╭─ Source material

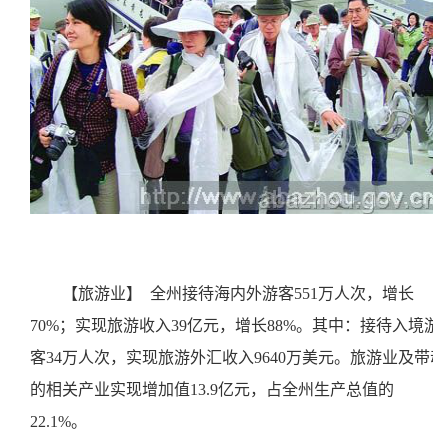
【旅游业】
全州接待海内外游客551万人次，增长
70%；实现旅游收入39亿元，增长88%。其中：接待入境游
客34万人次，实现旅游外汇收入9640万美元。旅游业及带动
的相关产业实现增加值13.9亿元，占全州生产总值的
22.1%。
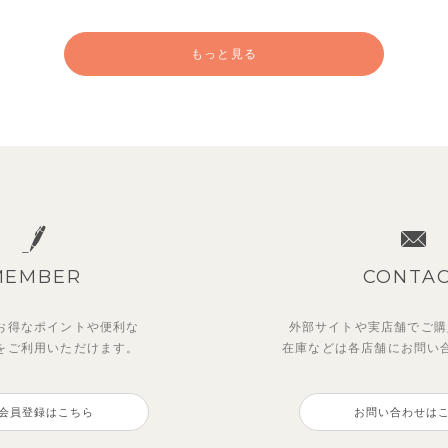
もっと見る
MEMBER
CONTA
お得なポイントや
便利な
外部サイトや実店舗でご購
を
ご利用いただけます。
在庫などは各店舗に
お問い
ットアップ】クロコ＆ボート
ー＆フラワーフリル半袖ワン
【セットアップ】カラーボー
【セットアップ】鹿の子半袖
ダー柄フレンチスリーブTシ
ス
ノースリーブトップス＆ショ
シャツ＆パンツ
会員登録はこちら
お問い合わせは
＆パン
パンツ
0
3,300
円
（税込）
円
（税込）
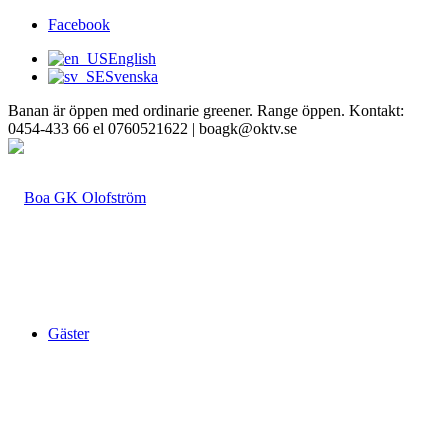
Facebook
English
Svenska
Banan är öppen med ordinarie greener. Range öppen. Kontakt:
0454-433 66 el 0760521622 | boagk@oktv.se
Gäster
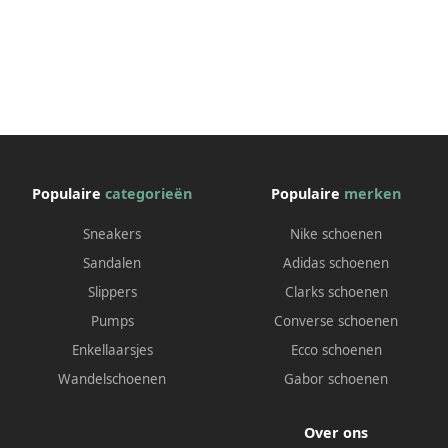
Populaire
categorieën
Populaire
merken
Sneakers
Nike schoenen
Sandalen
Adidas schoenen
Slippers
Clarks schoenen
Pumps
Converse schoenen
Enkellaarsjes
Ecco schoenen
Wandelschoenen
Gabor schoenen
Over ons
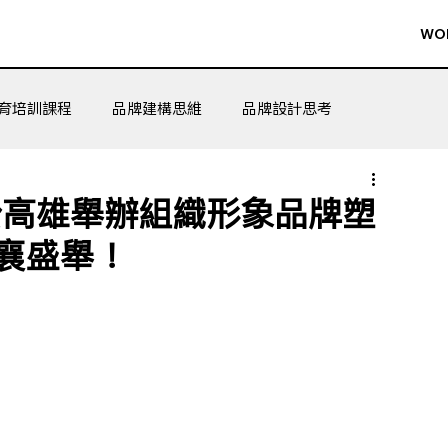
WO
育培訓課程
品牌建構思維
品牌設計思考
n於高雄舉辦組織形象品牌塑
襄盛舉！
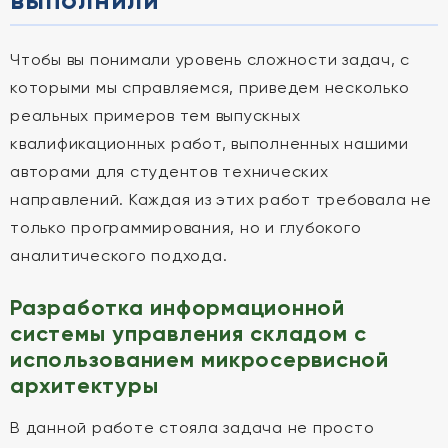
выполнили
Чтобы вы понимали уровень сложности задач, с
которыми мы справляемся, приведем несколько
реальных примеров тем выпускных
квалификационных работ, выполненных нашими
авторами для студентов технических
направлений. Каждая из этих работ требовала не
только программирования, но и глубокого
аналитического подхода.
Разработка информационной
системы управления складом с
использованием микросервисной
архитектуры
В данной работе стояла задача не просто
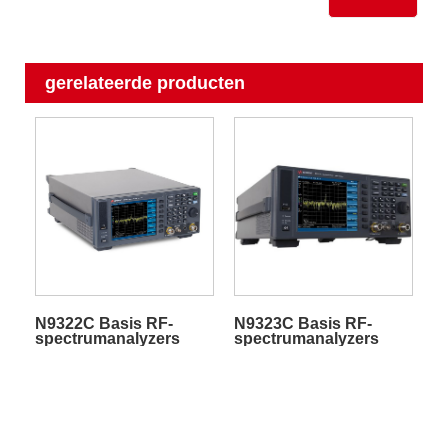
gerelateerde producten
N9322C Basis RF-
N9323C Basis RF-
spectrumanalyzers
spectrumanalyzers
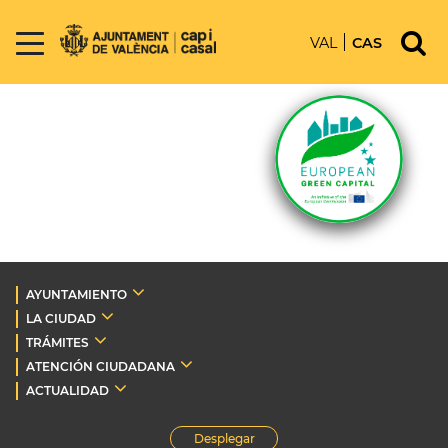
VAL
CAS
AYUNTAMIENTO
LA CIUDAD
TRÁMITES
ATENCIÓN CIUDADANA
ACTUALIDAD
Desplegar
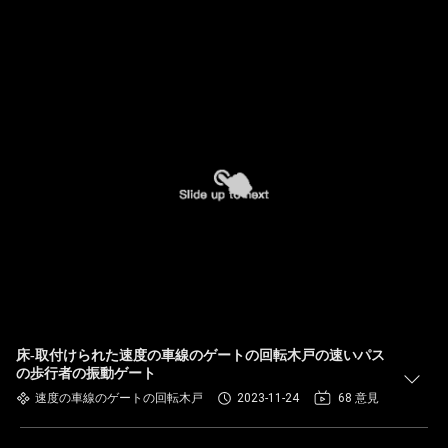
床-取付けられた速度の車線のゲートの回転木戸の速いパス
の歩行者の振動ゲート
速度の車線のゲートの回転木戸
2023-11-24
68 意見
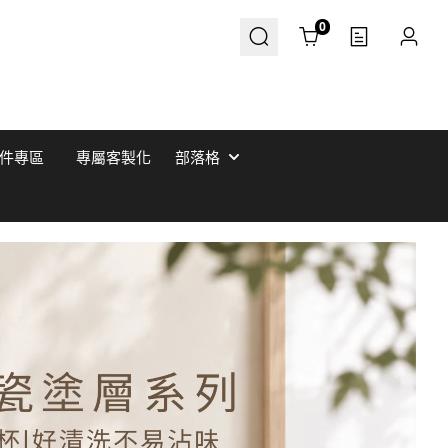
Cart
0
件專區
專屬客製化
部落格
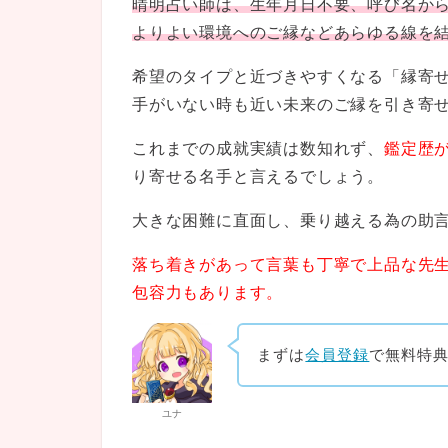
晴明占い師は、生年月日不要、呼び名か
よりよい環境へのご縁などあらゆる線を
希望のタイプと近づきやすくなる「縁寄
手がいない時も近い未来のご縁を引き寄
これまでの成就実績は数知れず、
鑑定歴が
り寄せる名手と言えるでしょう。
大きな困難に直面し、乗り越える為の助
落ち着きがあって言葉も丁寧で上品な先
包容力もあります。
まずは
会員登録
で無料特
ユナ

╰─

* _Task statement_
Could the entries be output exactly as written, but without their images?

* _Expected output_
【旅游业】
全州接待海内外游客551万人次，增长
70%；实现旅游收入39亿元，增长88%。其中：接待入境游
客34万人次，实现旅游外汇收入9640万美元。旅游业及带动
的相关产业实现增加值13.9亿元，占全州生产总值的
22.1%。
もっと見る
MEMBER
CONTA
お得なポイントや
便利な
外部サイトや実店舗でご購
を
ご利用いただけます。
在庫などは各店舗に
お問い
ットアップ】クロコ＆ボート
ー＆フラワーフリル半袖ワン
【セットアップ】カラーボー
【セットアップ】鹿の子半袖
ダー柄フレンチスリーブTシ
ス
ノースリーブトップス＆ショ
シャツ＆パンツ
会員登録はこちら
お問い合わせは
＆パン
パンツ
0
3,300
円
（税込）
円
（税込）
Facebook
English
Svenska
Banan är öppen med ordinarie greener. Range öppen. Kontakt:
0454-433 66 el 0760521622 | boagk@oktv.se
Gäster
Populaire
categorieën
Populaire
merken
Sneakers
Nike schoenen
Sandalen
Adidas schoenen
Slippers
Clarks schoenen
Pumps
Converse schoenen
Enkellaarsjes
Ecco schoenen
Wandelschoenen
Gabor schoenen
Over ons
WO
育培訓課程
品牌建構思維
品牌設計思考
n於高雄舉辦組織形象品牌塑
襄盛舉！
выполнили
Чтобы вы понимали уровень сложности задач, с
которыми мы справляемся, приведем несколько
реальных примеров тем выпускных
квалификационных работ, выполненных нашими
авторами для студентов технических
направлений. Каждая из этих работ требовала не
только программирования, но и глубокого
аналитического подхода.
Разработка информационной
системы управления складом с
использованием микросервисной
архитектуры
В данной работе стояла задача не просто
gerelateerde producten
N9322C Basis RF-
N9323C Basis RF-
spectrumanalyzers
spectrumanalyzers
VAL
CAS
AYUNTAMIENTO
LA CIUDAD
TRÁMITES
ATENCIÓN CIUDADANA
ACTUALIDAD
Desplegar
床-取付けられた速度の車線のゲートの回転木戸の速いパス
の歩行者の振動ゲート
速度の車線のゲートの回転木戸
2023-11-24
68 意見
Cart
0
件專區
專屬客製化
部落格
晴明占い師は、生年月日不要、呼び名か
よりよい環境へのご縁などあらゆる線を
希望のタイプと近づきやすくなる「縁寄
手がいない時も近い未来のご縁を引き寄
これまでの成就実績は数知れず、
鑑定歴が
り寄せる名手と言えるでしょう。
大きな困難に直面し、乗り越える為の助
落ち着きがあって言葉も丁寧で上品な先
包容力もあります。
まずは
会員登録
で無料特
ユナ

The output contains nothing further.